Au niveau supérieur, il y a deux types d’équivalence :
• L’équivalence de niveau va reconnaitre un niveau d’étude (bachelier, master, doctorat). On se base sur la comparaison de la durée des études ici et là-bas.
• L’équivalence spécifique reconnait la discipline étudiée (biologie, médecine, journalisme...). La comparaison entre les études s’appuie dès lors sur un nombre plus important de documents (programme officiel de cours, travail de fin d’études, relevé de stage...).

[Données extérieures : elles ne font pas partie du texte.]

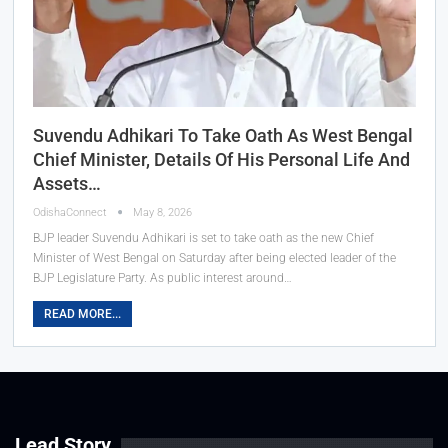
Suvendu Adhikari To Take Oath As West Bengal
Chief Minister, Details Of His Personal Life And
Assets…
OdishaConnect
May 8, 2026
BJP leader Suvendu Adhikari is set to take oath as the new Chief
Minister of West Bengal on Saturday after being elected leader of the
BJP Legislature Party. As public interest around…
READ MORE...
Lead Story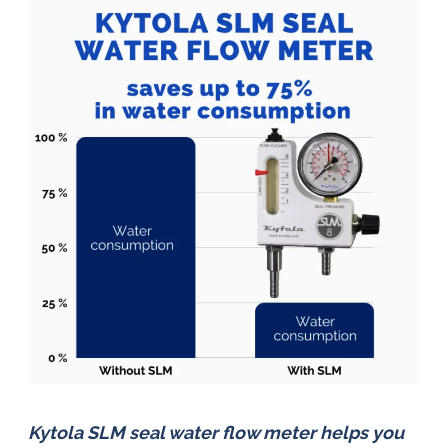
Kytola SLM seal water flow meter helps you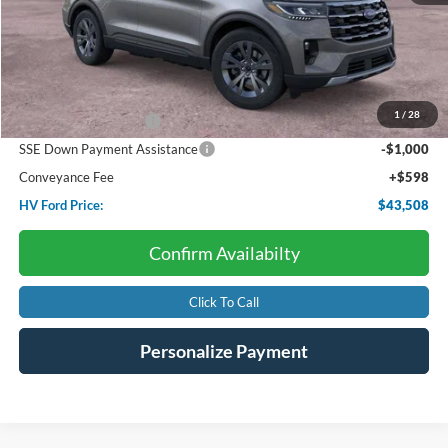
Less
Starting Price:
$48,820
Dealer Discount:
-$1,910
1
/
28
Retail Customer Cash
-$3,000
SSE Down Payment Assistance
-$1,000
Conveyance Fee
+$598
HV Ford Price:
$43,508
Confirm Availabilty
Click To Call
Personalize Payment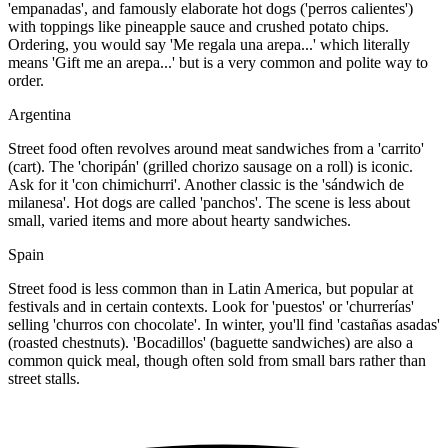
'empanadas', and famously elaborate hot dogs ('perros calientes')
with toppings like pineapple sauce and crushed potato chips.
Ordering, you would say 'Me regala una arepa...' which literally
means 'Gift me an arepa...' but is a very common and polite way to
order.
Argentina
Street food often revolves around meat sandwiches from a 'carrito'
(cart). The 'choripán' (grilled chorizo sausage on a roll) is iconic.
Ask for it 'con chimichurri'. Another classic is the 'sándwich de
milanesa'. Hot dogs are called 'panchos'. The scene is less about
small, varied items and more about hearty sandwiches.
Spain
Street food is less common than in Latin America, but popular at
festivals and in certain contexts. Look for 'puestos' or 'churrerías'
selling 'churros con chocolate'. In winter, you'll find 'castañas asadas'
(roasted chestnuts). 'Bocadillos' (baguette sandwiches) are also a
common quick meal, though often sold from small bars rather than
street stalls.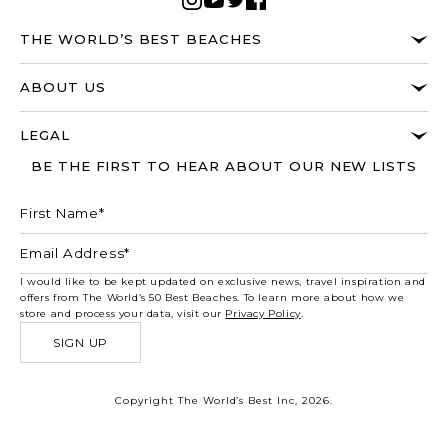
THE WORLD’S BEST BEACHES
ABOUT US
LEGAL
BE THE FIRST TO HEAR ABOUT OUR NEW LISTS
I would like to be kept updated on exclusive news, travel inspiration and
offers from The World’s 50 Best Beaches. To learn more about how we
store and process your data, visit our
Privacy Policy
.
SIGN UP
Copyright The World’s Best Inc, 2026.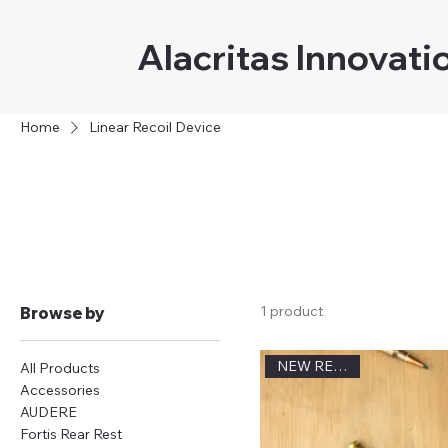
Alacritas Innovati
Home
Linear Recoil Device
Lin
1 product
Browse by
NEW RELEASE
All Products
Accessories
AUDERE
Fortis Rear Rest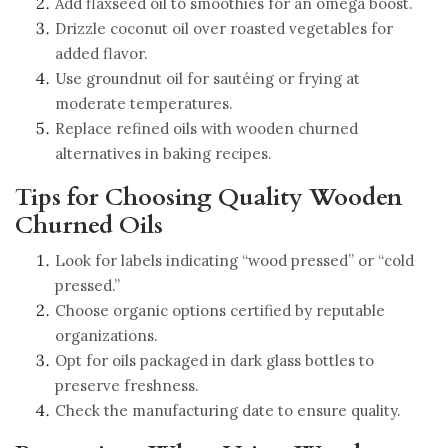
Add flaxseed oil to smoothies for an omega boost.
Drizzle coconut oil over roasted vegetables for
added flavor.
Use groundnut oil for sautéing or frying at
moderate temperatures.
Replace refined oils with wooden churned
alternatives in baking recipes.
Tips for Choosing Quality Wooden
Churned Oils
Look for labels indicating “wood pressed” or “cold
pressed.”
Choose organic options certified by reputable
organizations.
Opt for oils packaged in dark glass bottles to
preserve freshness.
Check the manufacturing date to ensure quality.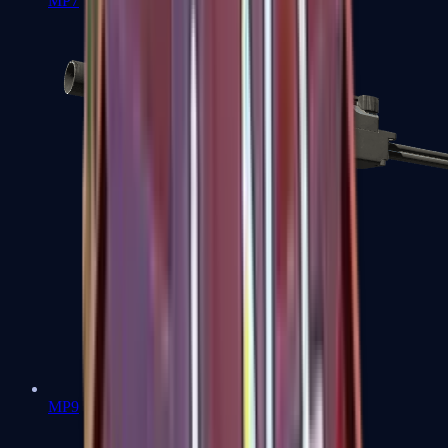
MP7
MP9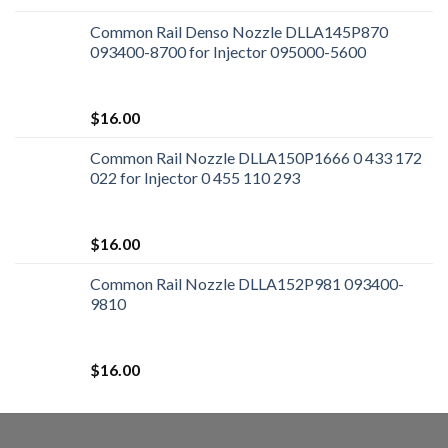
Common Rail Denso Nozzle DLLA145P870
093400-8700 for Injector 095000-5600
$
16.00
Common Rail Nozzle DLLA150P1666 0 433 172
022 for Injector 0 455 110 293
$
16.00
Common Rail Nozzle DLLA152P981 093400-
9810
$
16.00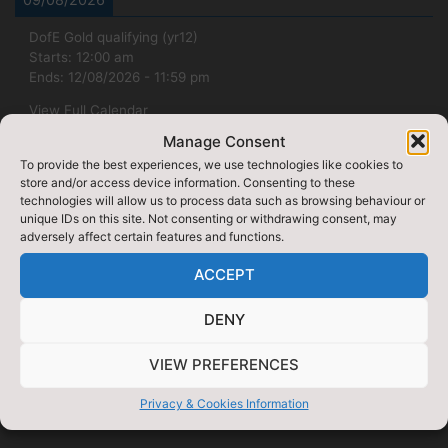
DofE Gold qualifying (yr12)
Starts:
12:00 am
Ends:
12/08/2026
-
11:59 pm
View Full Calendar
Manage Consent
07/09/2026
To provide the best experiences, we use technologies like cookies to
store and/or access device information. Consenting to these
Week 1
technologies will allow us to process data such as browsing behaviour or
Starts:
12:00 am
unique IDs on this site. Not consenting or withdrawing consent, may
Ends:
07/09/2026
-
11:59 pm
adversely affect certain features and functions.
View Full Calendar
ACCEPT
DENY
VIEW PREFERENCES
Privacy & Cookies Information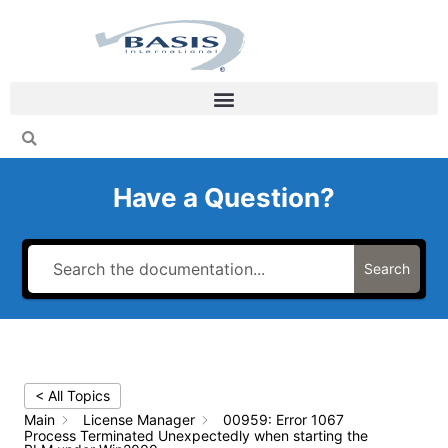
Skip
to
content
Have a Question?
Search
< All Topics
Main
License Manager
00959: Error 1067
Process Terminated Unexpectedly when starting the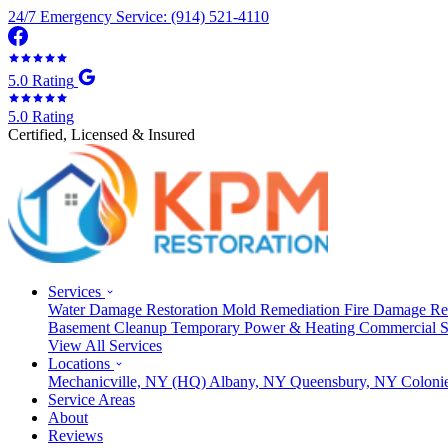
24/7 Emergency Service: (914) 521-4110
5.0 Rating
5.0 Rating
Certified, Licensed & Insured
Services
Water Damage Restoration
Mold Remediation
Fire Damage Re
Basement Cleanup
Temporary Power & Heating
Commercial S
View All Services
Locations
Mechanicville, NY
(HQ)
Albany, NY
Queensbury, NY
Coloni
Service Areas
About
Reviews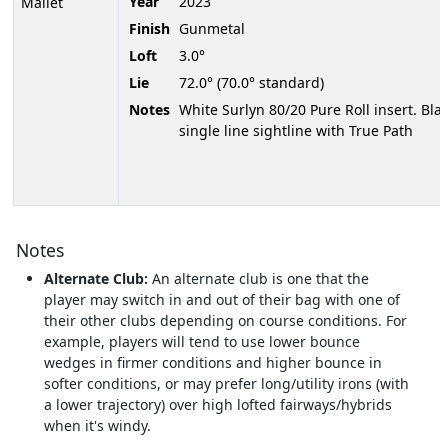
Year
2023
Mallet
Finish
Gunmetal
Loft
3.0°
Lie
72.0° (70.0° standard)
Notes
White Surlyn 80/20 Pure Roll insert. Bla
single line sightline with True Path
Notes
Alternate Club:
An alternate club is one that the
player may switch in and out of their bag with one of
their other clubs depending on course conditions. For
example, players will tend to use lower bounce
wedges in firmer conditions and higher bounce in
softer conditions, or may prefer long/utility irons (with
a lower trajectory) over high lofted fairways/hybrids
when it's windy.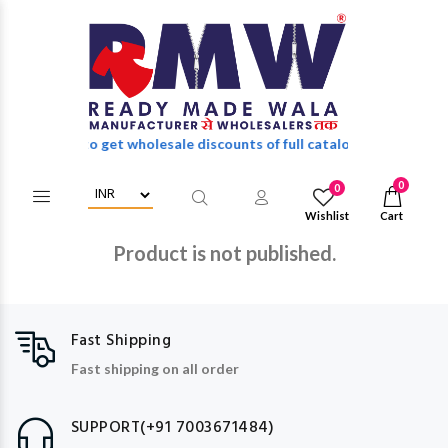
in/Register to get wholesale discounts of full catalog.
0
0
Wishlist
Cart
Product is not published.
Fast Shipping
Fast shipping on all order
SUPPORT(+91 7003671484)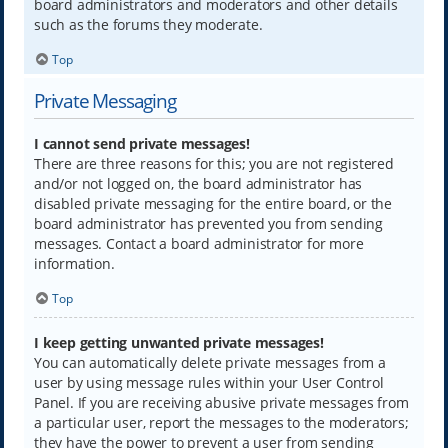
board administrators and moderators and other details
such as the forums they moderate.
Top
Private Messaging
I cannot send private messages!
There are three reasons for this; you are not registered
and/or not logged on, the board administrator has
disabled private messaging for the entire board, or the
board administrator has prevented you from sending
messages. Contact a board administrator for more
information.
Top
I keep getting unwanted private messages!
You can automatically delete private messages from a
user by using message rules within your User Control
Panel. If you are receiving abusive private messages from
a particular user, report the messages to the moderators;
they have the power to prevent a user from sending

Info : https://www.cire.be/nos-activites/travail-equivalences-et-formations/
1. CIRE, État des lieux sur les équivalences de diplômes étrangers en Belgique francophone, Décembre 2012, Bruxelles.


1. CONSEIL SUPÉRIEUR DE L’EMPLOI, Les immigrés nés en dehors de l’Union européenne sur le marché du travail en Belgique, rapport 2018.
2. « RISOME », Réseau Inclusif pour une Société Ouverte aux Migrants et aux Étrangers est un réseau structuré pour des projets concrets, portés par des acteurs de changement, avec et pour les personnes étrangères et d’origine étrangère. Il a pour mission de les représenter et de participer à construire une offre d’accueil qui prenne en considération leurs besoins et leur participation active dans la société d’accueil.
Plus d’informations : www.risome.be
3. Un site internet avec l’information a entre autres été créé pour assurer la transmission d’informations.
http://www.equivalences.cfwb.be/
4. Selon la dernière étude de la Banque nationale belge, l’immigration fait grimper le Produit Intérieur Brut de 3,5 % (+ 0,7 % par habitant) soit environ 15 milliards d’euros.
5. Initiatives locales d’Intégration.
6. Les ressortissant·es européen·nes (plus ceux de la Norvège, de la Suisse et du Lichtenstein) ne doivent pas passer par l’équivalence de diplôme. Ils peuvent directement obtenir la reconnaissance professionnelle en passant par le ministère de la Santé publique. Une fois le visa octroyé, il·elles peuvent exercer.
7. Naricvlaanderen.be est un site web officiel du gouvernement flamand publié par l’Agence pour l’enseignement supérieur, l’éducation des adultes, les qualifications et les bourses d’études et le ministère de l’éducation et de la formation.
8. Les personnes avec un faible revenu, demandeur·se d’asile, chercheur·se d’emploi, réfugié·es, bénéficiaires de la protection subsidiaire, bénéficiaires du CPAS... Mais pas les sans-papiers.